Written by TV

TV Gaming

There’s a worthwhile piece in Mediaguardian today about my new latest bugbear – “participation television”, or rather, premium rate TV quizzes.
We all know that Richard & Judy and GMTV have for years run premium rate competitions asking you to answer a trivial question with the promise of many pounds if you win. But things are surely getting out of hand.
With the success of Deal or No Deal, garnering upwards of four million viewers a day, the paltry prize of as little as 1,000 a day for what is essentially a guessing game seems poor value. Quite where the skill comes in with this is unclear to me.
There are several elements that seem to me to need clarifying:
1) the chace that you get through to a given phoneline
The National Lottery has some very tight legislation governing it, and the probabilities of you winning specific levels of prizes are published. Yet most of these phone games involve only a limited number of players “getting through” to the studio.
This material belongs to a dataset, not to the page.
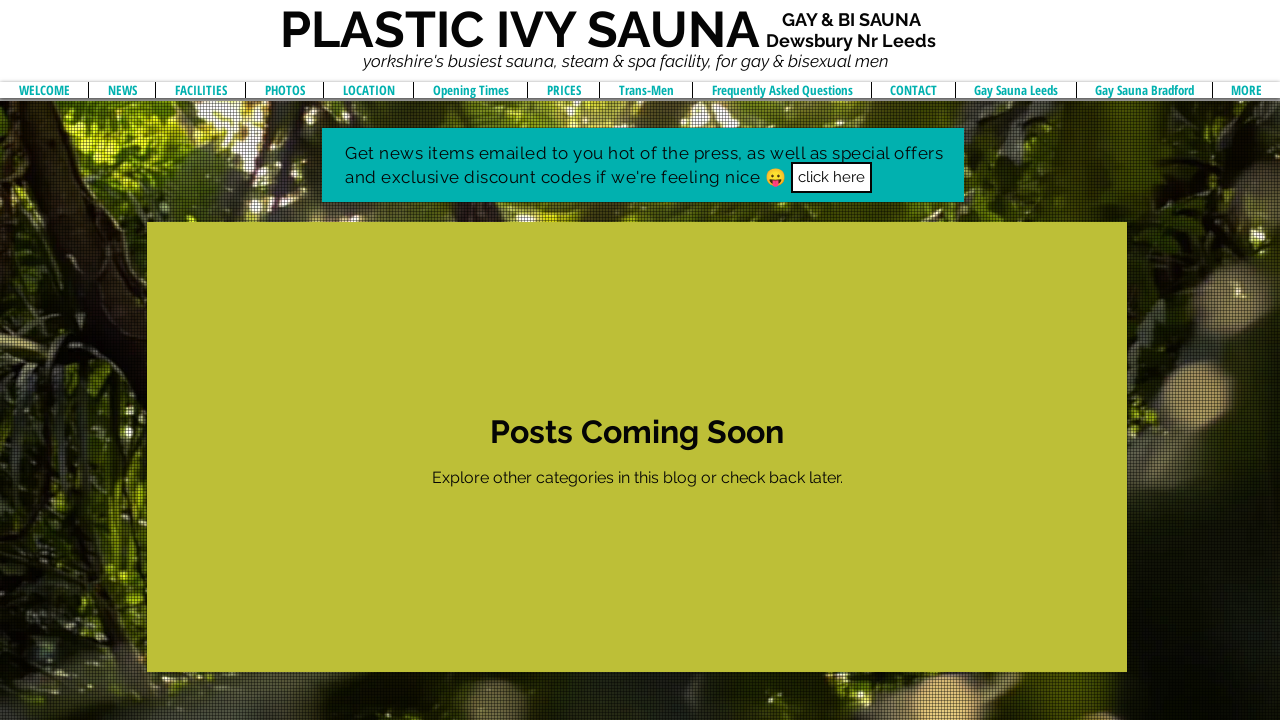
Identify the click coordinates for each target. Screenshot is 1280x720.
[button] (831, 177)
The reality is, of course, that the proportion of callers taken to air is probably changed according to the level of prize, the time of day, and the call rate that the programme or channel is experiencing. Yet I believe that people need to know what their chances are before entering the competitions.
Again, if I go into a casino, I know in advance what my chances are of winning if I play roulette. Fruit machines also have to pay out a minimum of 70%.
2) after a question has been answered correctly, explain your reasoning
OK, this probably doesn’t need much doing when the question is “name the city” alongside a picture of the Eiffel Tower and the letters P–IS. But there’s a particularly nasty little “quiz” that’s common on these channels that asks you to “Add all the numbers” and then presents you with a phrase that includes words and numbers. Simply speaking, there isn’t one correct answer to these questions. The “solutions” from what I can gather revolve around you summing all the numbers that you can see, plus those you can’t including Roman numerals and hexadecimal numbers.
Any number of callers, of course, simply do the obvious and get it wrong.
Perversely, these “quizzes” are surely the most annoying for viewers since they’re not trivial to solve and frequently last for hours of airtime.
and 3) the legality of these channels
Are these channels running competitions or lotteries?
A competition involves using “skill” to solve a question. If there is no “skill” involved, then you’re actually running a lottery.
The TV channels would no doubt argue that they’re running a “competition” (the aforementioned Deal or No Deal, by contrast, has no skill attached, so must be considered a “lottery”). But currently “skill” has no statutory definition. Hence the trivial answers to some questions. What is clear is that these are effectively pay-to-enter games. Sometimes free entry is available via other mechanisms such as web-entry, but this is limited to those with internet access. And the trivial GMTV-type questions are phone number alone.
Let’s hope that future legislation, currently in the making, sorts out this mess.
Recently ITV spent a couple of months chewing over whether they should close down Men & Motors so they could keep the ITV News Channel alive on a Freeview slot. In the end, they decided that Men & Motors was doing well enough to deserve to survive, and ITV News was chucked off Freeview. The knock-on effect was to close it down completely. So isn’t it “ironic” that just a couple of months on, Men & Motors itself is to be closed down and ITV Play is to launch – a full channel serving this pointless gaming.
This comes not long after Channel 4 launched its own gaming channel Quiz TV – not that you’d necessarily know from watching the channel as they seem strangely coy about their links with their parent company. There certainly aren’t any familiar C4 presenters plying their trade – rightly, as it happens, because nearly every C4 presenter who might present such shows would be a T4 presenter appealing to kids. In any case, can anyone honestly say that they aspire to present this pointless trash?
Essentially this is all gambling. While MPs find themselves struggling to reconcile an increased number of casinos, with the increased gambling addiction that afflicts the nation, our broadcasters are simply coining it with little or no regulation.
Do random checks go on at studios to inspect computer software? Do we know how many people are spending hundreds or thousands of pounds a month on these games? Do channels take responsibility to stop them?
Commercial television has always been a money-making concern, but can this direct charging of viewers be a smart business move in the long-term. If I run up a bill of several hundred pounds which I then can’t pay, am I going to feel all warm and fuzzy about ITV or C4 when my phone gets cut off?
I have no overall aversion to gambling. However, I think that it’s currently too easy to spend a lot of money playing these games, with little or no regulation.
If you want to go into a Bingo hall you have to register.
If you buy a lottery ticket, there’s someone to check you’re over 18 and you can’t buy your tickets with a credit card (you can pay your BT bill this way).
There are various bodies in charge of making sure that horse racing or greyhound racing is fair.
TV gaming goes basically unregulated, and, frankly, does a disservice to the viewer.